## What is being asked
In the entries below, find each line with the word "Statement" and return it.
══ Extracted entries ══
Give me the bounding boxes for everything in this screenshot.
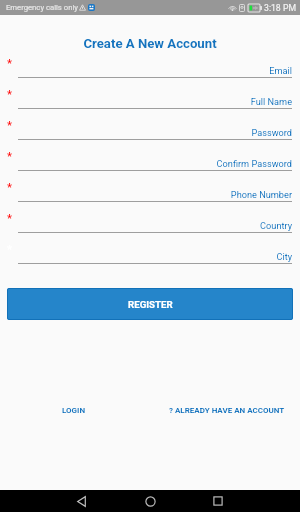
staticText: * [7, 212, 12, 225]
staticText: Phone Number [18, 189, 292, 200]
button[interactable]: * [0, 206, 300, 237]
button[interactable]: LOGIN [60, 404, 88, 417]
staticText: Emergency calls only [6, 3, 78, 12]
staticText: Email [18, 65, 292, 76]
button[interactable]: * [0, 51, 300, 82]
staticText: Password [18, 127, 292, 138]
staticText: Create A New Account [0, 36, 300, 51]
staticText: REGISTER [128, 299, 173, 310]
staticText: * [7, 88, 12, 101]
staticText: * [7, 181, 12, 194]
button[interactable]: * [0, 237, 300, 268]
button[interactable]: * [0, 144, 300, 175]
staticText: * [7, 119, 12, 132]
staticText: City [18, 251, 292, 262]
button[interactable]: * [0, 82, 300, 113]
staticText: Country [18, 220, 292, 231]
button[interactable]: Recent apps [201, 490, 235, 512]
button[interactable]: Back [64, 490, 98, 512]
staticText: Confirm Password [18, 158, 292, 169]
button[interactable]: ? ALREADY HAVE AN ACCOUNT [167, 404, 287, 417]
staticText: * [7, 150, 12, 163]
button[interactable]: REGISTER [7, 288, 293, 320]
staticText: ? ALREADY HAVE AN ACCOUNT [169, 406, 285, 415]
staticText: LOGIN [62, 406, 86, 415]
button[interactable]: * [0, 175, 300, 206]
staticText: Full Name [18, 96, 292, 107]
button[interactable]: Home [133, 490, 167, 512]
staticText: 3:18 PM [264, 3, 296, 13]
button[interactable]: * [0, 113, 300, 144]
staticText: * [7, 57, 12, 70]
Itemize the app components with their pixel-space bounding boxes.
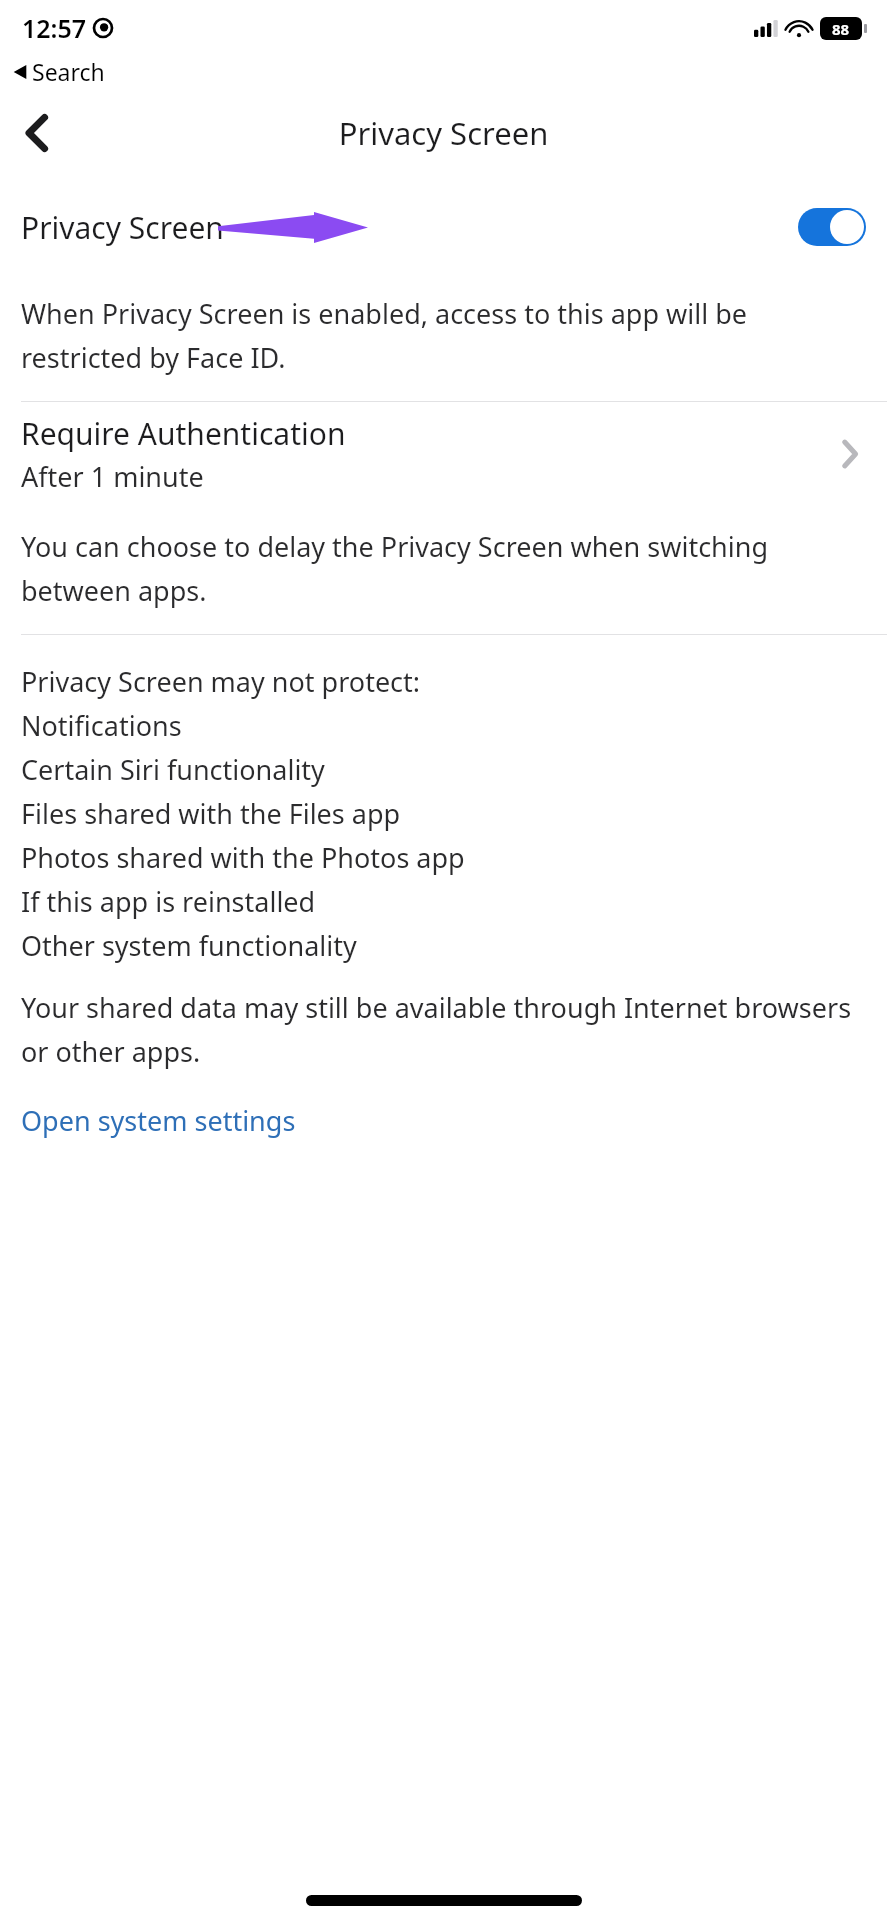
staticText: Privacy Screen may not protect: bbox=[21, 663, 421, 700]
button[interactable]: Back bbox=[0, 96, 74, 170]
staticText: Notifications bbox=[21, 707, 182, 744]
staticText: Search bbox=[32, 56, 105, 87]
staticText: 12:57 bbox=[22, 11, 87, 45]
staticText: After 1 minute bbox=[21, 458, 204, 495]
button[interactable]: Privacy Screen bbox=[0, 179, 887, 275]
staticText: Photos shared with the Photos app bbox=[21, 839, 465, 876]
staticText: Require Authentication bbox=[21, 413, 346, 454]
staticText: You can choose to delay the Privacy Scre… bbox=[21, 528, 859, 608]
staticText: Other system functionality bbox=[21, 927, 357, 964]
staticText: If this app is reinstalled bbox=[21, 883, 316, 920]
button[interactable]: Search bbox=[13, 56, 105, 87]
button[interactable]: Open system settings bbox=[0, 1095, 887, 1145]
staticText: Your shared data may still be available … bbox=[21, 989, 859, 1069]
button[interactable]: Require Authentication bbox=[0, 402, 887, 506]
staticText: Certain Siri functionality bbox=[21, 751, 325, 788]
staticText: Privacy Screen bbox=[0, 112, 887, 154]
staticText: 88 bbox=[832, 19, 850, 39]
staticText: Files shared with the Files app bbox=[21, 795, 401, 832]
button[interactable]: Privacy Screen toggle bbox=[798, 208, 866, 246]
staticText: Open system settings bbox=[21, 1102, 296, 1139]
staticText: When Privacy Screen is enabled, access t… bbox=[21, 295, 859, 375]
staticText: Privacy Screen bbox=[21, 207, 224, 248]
═══
══ Extracted entries ══
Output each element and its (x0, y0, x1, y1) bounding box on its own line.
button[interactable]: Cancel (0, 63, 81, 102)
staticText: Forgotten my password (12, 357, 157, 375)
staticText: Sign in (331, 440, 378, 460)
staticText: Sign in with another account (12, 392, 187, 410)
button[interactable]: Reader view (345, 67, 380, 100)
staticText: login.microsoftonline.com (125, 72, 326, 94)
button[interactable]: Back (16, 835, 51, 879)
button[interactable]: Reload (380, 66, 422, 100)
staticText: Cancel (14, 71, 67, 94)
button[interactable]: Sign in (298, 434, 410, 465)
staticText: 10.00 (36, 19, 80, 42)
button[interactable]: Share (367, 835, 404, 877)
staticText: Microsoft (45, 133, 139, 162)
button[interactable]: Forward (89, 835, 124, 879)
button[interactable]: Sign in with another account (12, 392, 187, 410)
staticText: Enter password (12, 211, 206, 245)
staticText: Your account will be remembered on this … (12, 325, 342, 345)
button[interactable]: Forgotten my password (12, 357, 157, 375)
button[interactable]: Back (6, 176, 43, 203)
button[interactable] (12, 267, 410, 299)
═══
══ Extracted entries ══
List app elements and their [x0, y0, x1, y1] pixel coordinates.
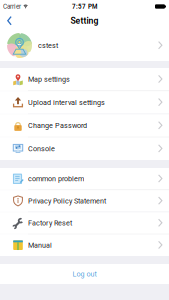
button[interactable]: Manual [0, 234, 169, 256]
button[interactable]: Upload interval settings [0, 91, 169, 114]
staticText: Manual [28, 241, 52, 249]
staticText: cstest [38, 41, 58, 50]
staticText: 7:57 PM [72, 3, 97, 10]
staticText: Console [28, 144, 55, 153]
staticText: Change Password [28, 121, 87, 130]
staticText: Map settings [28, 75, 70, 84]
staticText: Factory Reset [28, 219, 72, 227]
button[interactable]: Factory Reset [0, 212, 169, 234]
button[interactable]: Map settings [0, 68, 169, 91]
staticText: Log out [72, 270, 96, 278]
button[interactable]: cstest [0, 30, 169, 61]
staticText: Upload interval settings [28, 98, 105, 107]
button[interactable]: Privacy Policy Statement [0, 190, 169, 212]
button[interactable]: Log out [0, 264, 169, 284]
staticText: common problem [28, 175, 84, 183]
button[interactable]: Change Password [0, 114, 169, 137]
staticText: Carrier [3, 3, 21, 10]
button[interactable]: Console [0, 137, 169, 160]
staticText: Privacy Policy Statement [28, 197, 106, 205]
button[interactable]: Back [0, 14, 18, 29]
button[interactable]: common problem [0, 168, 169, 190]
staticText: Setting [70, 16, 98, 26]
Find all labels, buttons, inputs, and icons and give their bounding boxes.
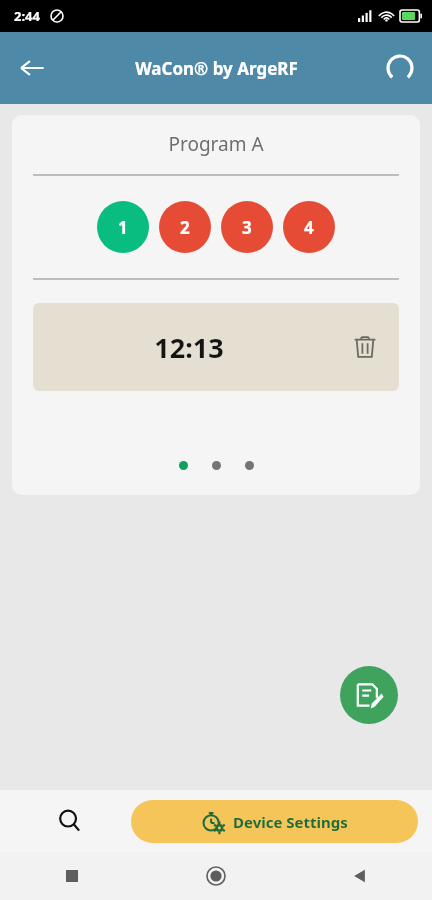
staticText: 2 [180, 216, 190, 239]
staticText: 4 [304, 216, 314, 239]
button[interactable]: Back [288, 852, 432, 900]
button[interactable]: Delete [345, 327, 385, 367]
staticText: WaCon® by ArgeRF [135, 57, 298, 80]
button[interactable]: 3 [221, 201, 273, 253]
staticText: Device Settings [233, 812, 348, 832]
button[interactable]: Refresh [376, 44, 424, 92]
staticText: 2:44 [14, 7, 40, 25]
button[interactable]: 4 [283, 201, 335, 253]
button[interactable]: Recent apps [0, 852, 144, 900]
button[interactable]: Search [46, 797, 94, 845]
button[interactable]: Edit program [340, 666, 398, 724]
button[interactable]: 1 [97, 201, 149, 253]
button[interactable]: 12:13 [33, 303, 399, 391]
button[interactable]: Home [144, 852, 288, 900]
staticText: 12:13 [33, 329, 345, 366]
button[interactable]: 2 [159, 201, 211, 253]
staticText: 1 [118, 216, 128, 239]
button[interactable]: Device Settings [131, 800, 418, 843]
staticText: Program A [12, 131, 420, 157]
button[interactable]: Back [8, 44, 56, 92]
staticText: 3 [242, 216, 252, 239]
═══
## Answer
button[interactable]: Privacy Policy Statement [0, 190, 169, 212]
staticText: Privacy Policy Statement [28, 197, 106, 205]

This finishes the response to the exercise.